Posted October 29, 2008
Richard J. Riordan. Currently a partner at the Bingham McCutchen law firm, the well-respected attorney, entrepreneur, and philanthropist was elected Mayor of Los Angeles in 1993. He was reelected four years later by an overwhelming margin — more than 60 percent of the voters supported his efforts to improve public safety, create quality jobs, and reform the city’s public schools.
He is a founding member of the nationally acclaimed LEARN school reform effort and a founding board member of L.A.’s BEST (Better Educated Students for Tomorrow), an innovative and nationally recognized after-school program for disadvantaged neighborhoods. In 1981, he created the Riordan Foundation to teach children how to read and write.
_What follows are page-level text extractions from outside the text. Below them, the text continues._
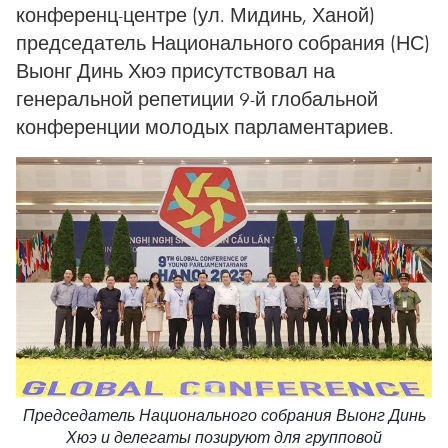
конференц-центре (ул. Мидинь, Ханой)
председатель Национального собрания (НС)
Выонг Динь Хюэ присутствовал на
генеральной репетиции 9-й глобальной
конференции молодых парламентариев.
Председатель Национального собрания Выонг Динь
Хюэ и делегаты позируют для групповой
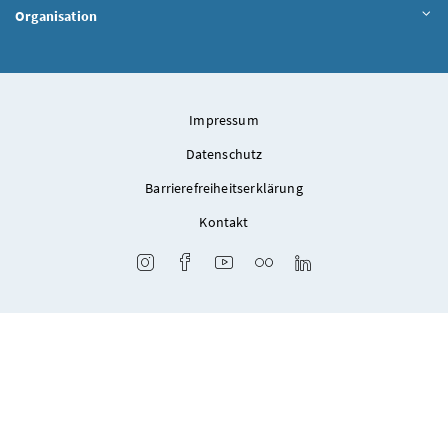
Organisation
Impressum
Datenschutz
Barrierefreiheitserklärung
Kontakt
Instagram
Facebook
Youtube
Flickr
LinkedIn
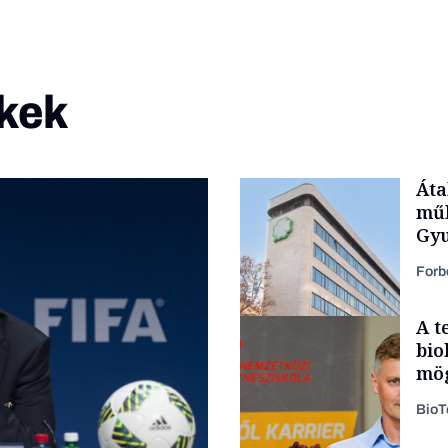
kek
Áta
műk
Gyu
Forb
A t
bio
mög
Bio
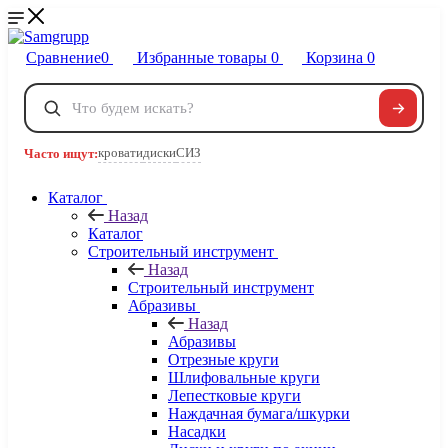
Сравнение
0
Избранные товары
0
Корзина
0
Телефоны
+7 495 120-32-22
кровати
диски
СИЗ
Часто ищут:
8 800 222-40-09
Заказать звонок
Каталог
Назад
Каталог
Строительный инструмент
Назад
Строительный инструмент
Абразивы
Назад
Абразивы
Отрезные круги
Шлифовальные круги
Лепестковые круги
Наждачная бумага/шкурки
Насадки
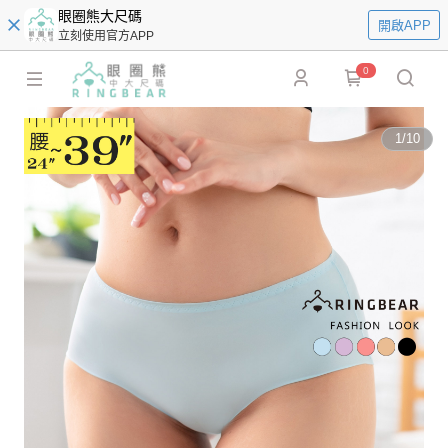
眼圈熊大尺碼
開啟APP
立刻使用官方APP
0
1
/
10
The organization has distributed more than 21,000 computers to over 2,000 schools in 40 states and purchased nearly 130,000 books for elementary classroom libraries.
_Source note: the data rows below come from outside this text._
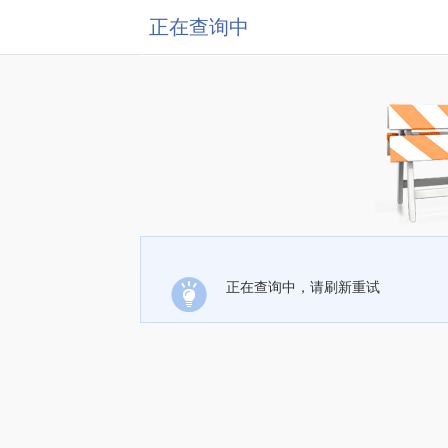
正在查询中
正在查询中，请刷新重试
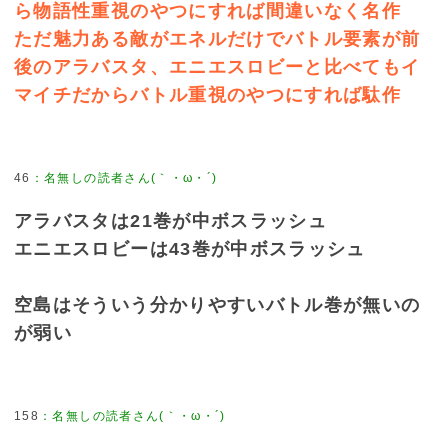
ら物語性重視のやつにすれば間違いなく名作
ただ魅力ある敵がエネルだけでバトル要素が前
後のアラバスタ、エニエスロビーと比べてもイ
マイチだからバトル重視のやつにすれば駄作
46
アラバスタは21巻が中ボスラッシュ
エニエスロビーは43巻が中ボスラッシュ
空島はそういう分かりやすいバトル巻が無いの
が弱い
158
Riordan also launched the Recreational Reading Mini-Grant Program that awards grants to teachers to help them create a library inside their classrooms and the Read to Me reading program that encourages parents and caregivers to begin reading to children at an early age. For older students, he co-founded The Riordan Programs at UCLA that enables MBA students to mentor high school and college students and recent college alumni.
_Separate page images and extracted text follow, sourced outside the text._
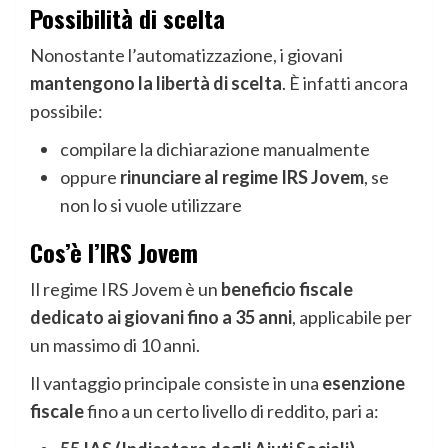
Possibilità di scelta
Nonostante l’automatizzazione, i giovani
mantengono la libertà di scelta
. È infatti ancora
possibile:
compilare la dichiarazione manualmente
oppure
rinunciare al regime IRS Jovem
, se
non lo si vuole utilizzare
Cos’è l’IRS Jovem
Il regime IRS Jovem è un
beneficio fiscale
dedicato ai giovani fino a 35 anni
, applicabile per
un massimo di 10 anni.
Il vantaggio principale consiste in una
esenzione
fiscale
fino a un certo livello di reddito, pari a:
Darline P. Robles, Ph.D. Appointed the Los Angeles County Superintendent of Schools in 2002, Dr. Robles oversees the largest regional education service agency in the country, serving 80 school districts (K-12) and 1.7 million students. During her inaugural year, she confronted immense fiscal challenges caused by the state’s budget crisis but was able to maintain quality services during a time of diminishing resources.
She was previously superintendent of the Montebello Unified School District in Los Angeles County and chief of the Salt Lake City School District, where she closed the achievement gap, significantly reduced the dropout rate, and helped raise much-needed funds for schools with high at-risk populations including a $12 million Annenberg Challenge Grant. Dr. Robles was also instrumental in pushing through a $136 million school bond measure, which passed with an overwhelming 72 percent public approval.
During Dr. Robles’s 30-plus-year education career, she has been a teacher, an elementary and intermediate principal, and bilingual and bicultural education coordinator. She is active in community service and serves on various educational committees and boards.